The nurses were doing their best to persuade her to die….”Let go,” they all said, “just let go.” while she held onto the bedding (or anyone’s wrist) with white knuckles. And we tried (without success) to encourage her to see any of her late family and friends. Yes, her breathing was awful….so when I spoke to her that afternoon, I began to embed suggestions of being comfortable, and breathing easily, and feeling so very relaxed on this sunny afternoon. And as you know, it wasn’t long before her breathing changed into a rhythmic pattern. I still half-expected her to sit up in bed and cross her fingers and hiss…(well, you know only too well how childhood patterns hang in there!) And there she was in a full hypnotic trance with all its benefits. I truly don’t know what hit me…but I found myself saying “What a beautiful sunny day this is…oh look, here’s Chelsea jumping up on your bed!…oh goodness, how the sunlight makes her stripes shine.” (The therapist in me immediately weighed the benefits of a “Positive Hallucination”….I knew that my mother was psychic, and could probably “see” Chelsea. However, I couldn’t. But I really understand and use hallucinations. As all hypnotists know, “positive” ones are not about “good” things, they are simply about seeing something that isn’t there.)

And so I began my “patter”: “What a beautiful pussycat you are…how the sun makes your stripes sparkle…And your little white boots, how soft they are…Your whiskers are so handsome…” and all the other ridiculous things that one says to a pet….”Oh look,” I said to my mother as I began to include her in the hallucination, “her tail is all wiry…can you feel that? Can you feel her tail against your legs? What a handsome pussycat…..Oh look! (By this time, my mother who had daily unrelentingly turned her eyes away from me, turned her eyes to the “cat”) Chelsea wants to take you somewhere…I wonder where that is?

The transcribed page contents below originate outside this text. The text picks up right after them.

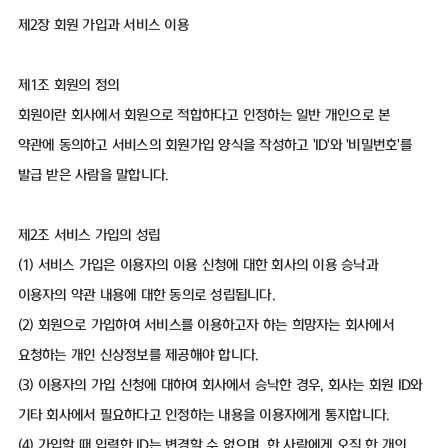
제2장 회원 가입과 서비스 이용
제1조 회원의 정의
회원이란 회사에서 회원으로 적합하다고 인정하는 일반 개인으로 본
약관에 동의하고 서비스의 회원가입 양식을 작성하고 'ID'와 '비밀번호'를
발급 받은 사람을 말합니다.
제2조 서비스 가입의 성립
(1) 서비스 가입은 이용자의 이용 신청에 대한 회사의 이용 승낙과
이용자의 약관 내용에 대한 동의로 성립됩니다.
(2) 회원으로 가입하여 서비스를 이용하고자 하는 희망자는 회사에서
요청하는 개인 신상정보를 제공해야 합니다.
(3) 이용자의 가입 신청에 대하여 회사에서 승낙한 경우, 회사는 회원 ID와
기타 회사에서 필요하다고 인정하는 내용을 이용자에게 통지합니다.
(4) 가입할 때 입력한 ID는 변경할 수 없으며, 한 사람에게 오직 한 개의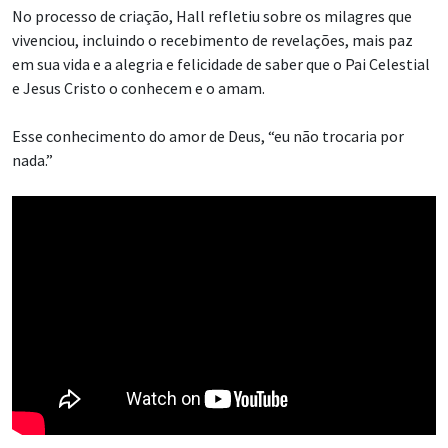
No processo de criação, Hall refletiu sobre os milagres que
vivenciou, incluindo o recebimento de revelações, mais paz
em sua vida e a alegria e felicidade de saber que o Pai Celestial
e Jesus Cristo o conhecem e o amam.
Esse conhecimento do amor de Deus, “eu não trocaria por
nada.”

You do feel her wiry tail on your legs, do you not?”
My mother’s eyes are fixed on the “cat”. My patter continues in the same vein for the next 2 or 3 minutes. Then I invite: “I wonder where she wants you to go?…Why don’t you go with her? You could find out where she is going! “

And my mother died, totally unafraid, as she followed the cat…..

Infertility

Thursday, July 29th, 2010

“Are past-lives metaphors or real?” she asks.
“Sometimes.”
“Sometimes which?”
“I really don’t know, but it usually works, doesn’t it?”

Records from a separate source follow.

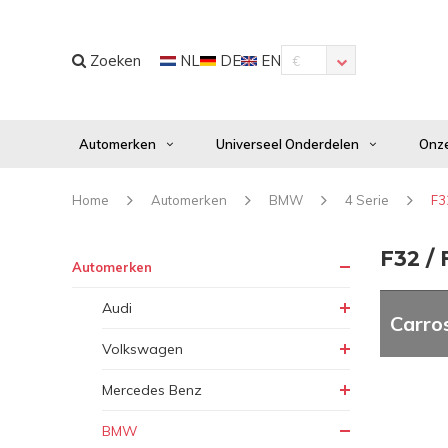
Zoeken
NL
DE
EN
€
Automerken
Universeel Onderdelen
Onze
Home
Automerken
BMW
4 Serie
F3
F32 / 
Automerken
Audi
Carro
Volkswagen
Mercedes Benz
BMW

My client is 46 and childless… also husbandless. She twinkles and says “And I’ll marry any man who can make me pregnant.”

It is Monday.

Fifteen minutes later, in a really light trance, she is walking in a field of an isolated European farm. The grasses are damp. This land is theirs. She is thinking about her one and only child, a son of 12. He is so strong and big for his age. Once at home she prepares a hot meal for him… with meat today. He is the man of this family.

“Go to the most significant moment of that life,” I say while snapping my fingers(*) Her face crumples and sobs begin. The local army has swept down on the farm, destroying everything and taking her son.

“Go to a few moments before your death in that life…. what are you experiencing?”

She remembers how she waited and waited for his return; how the tears of loneliness never stopped. And in dying she says to herself “I’ll never have another child. This is too hard.”

“You could make a different decision, could you not?” I encourage.

Friday she phones me with the good news. Thomas is now 4 years old.